[Opening THE DATA section]

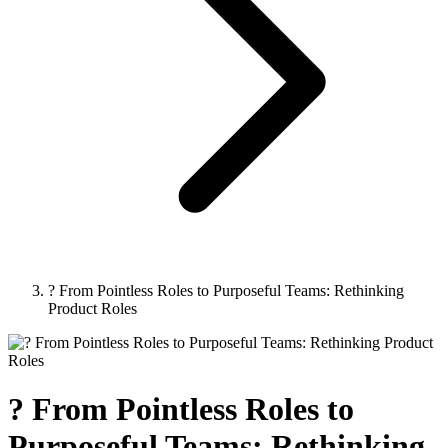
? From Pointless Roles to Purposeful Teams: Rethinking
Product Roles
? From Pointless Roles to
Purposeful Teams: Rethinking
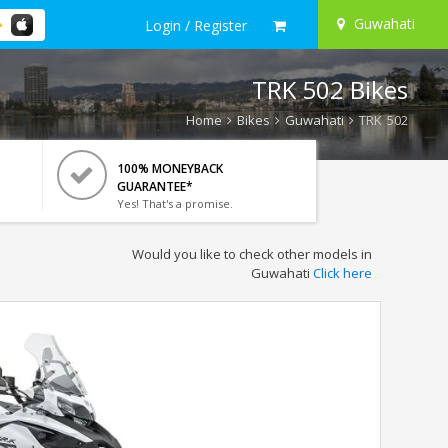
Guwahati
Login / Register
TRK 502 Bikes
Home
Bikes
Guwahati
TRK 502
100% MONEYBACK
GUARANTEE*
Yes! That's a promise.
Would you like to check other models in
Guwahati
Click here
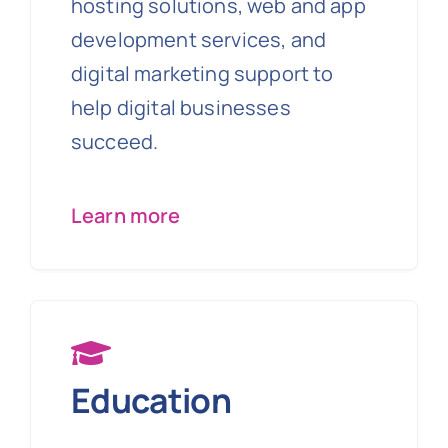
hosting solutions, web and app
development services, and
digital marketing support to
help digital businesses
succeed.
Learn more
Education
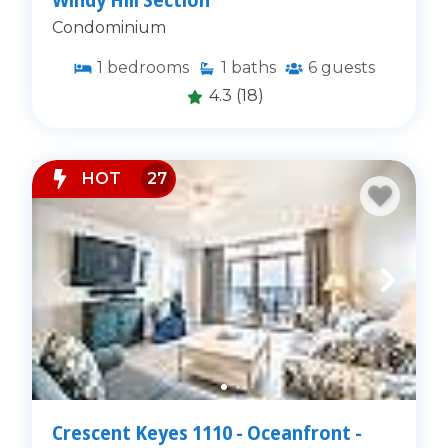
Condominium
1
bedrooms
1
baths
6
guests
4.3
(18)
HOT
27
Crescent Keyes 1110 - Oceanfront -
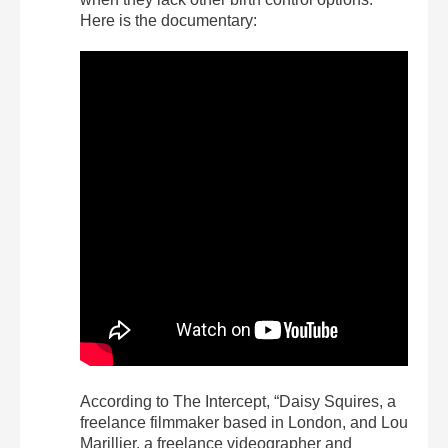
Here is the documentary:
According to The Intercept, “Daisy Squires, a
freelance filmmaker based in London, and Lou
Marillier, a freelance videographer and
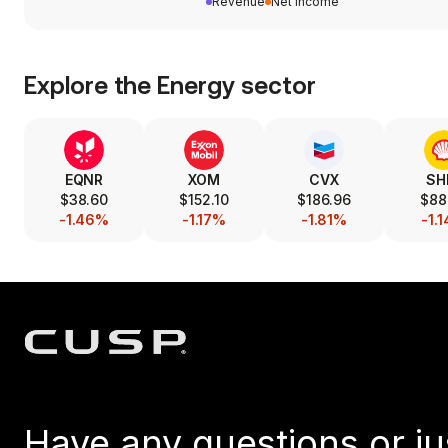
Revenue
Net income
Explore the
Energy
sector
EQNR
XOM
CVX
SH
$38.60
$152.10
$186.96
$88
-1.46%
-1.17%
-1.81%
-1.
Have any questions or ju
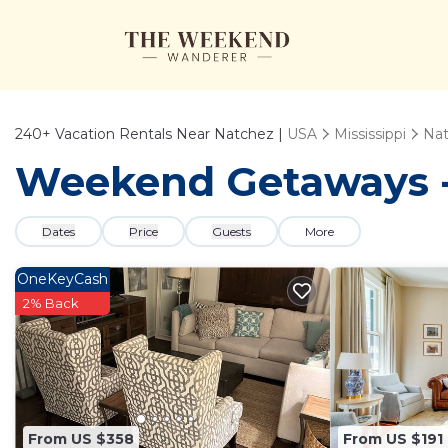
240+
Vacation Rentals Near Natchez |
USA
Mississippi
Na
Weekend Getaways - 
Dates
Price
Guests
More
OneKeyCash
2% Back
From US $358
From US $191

[Closing THE DATA section]

Without the pictures, write out every entry precisely as it appears.

RESULT OF THIS EXERCISE:
? From Pointless Roles to Purposeful Teams: Rethinking
Product Roles
? From Pointless Roles to
Purposeful Teams: Rethinking
Guwahati
Login / Register
TRK 502 Bikes
Home
Bikes
Guwahati
TRK 502
100% MONEYBACK
GUARANTEE*
Yes! That's a promise.
Would you like to check other models in
Guwahati
Click here
hosting solutions, web and app
development services, and
digital marketing support to
help digital businesses
succeed.
Learn more
Education
Condominium
1
bedrooms
1
baths
6
guests
4.3
(18)
HOT
27
Crescent Keyes 1110 - Oceanfront -
Here is the documentary:
According to The Intercept, “Daisy Squires, a
freelance filmmaker based in London, and Lou
Marillier, a freelance videographer and
Revenue
Net income
Explore the
Energy
sector
EQNR
XOM
CVX
SH
$38.60
$152.10
$186.96
$88
-1.46%
-1.17%
-1.81%
-1.
Have any questions or ju
240+
Vacation Rentals Near Natchez |
USA
Mississippi
Na
Weekend Getaways - 
Dates
Price
Guests
More
OneKeyCash
2% Back
From US $358
From US $191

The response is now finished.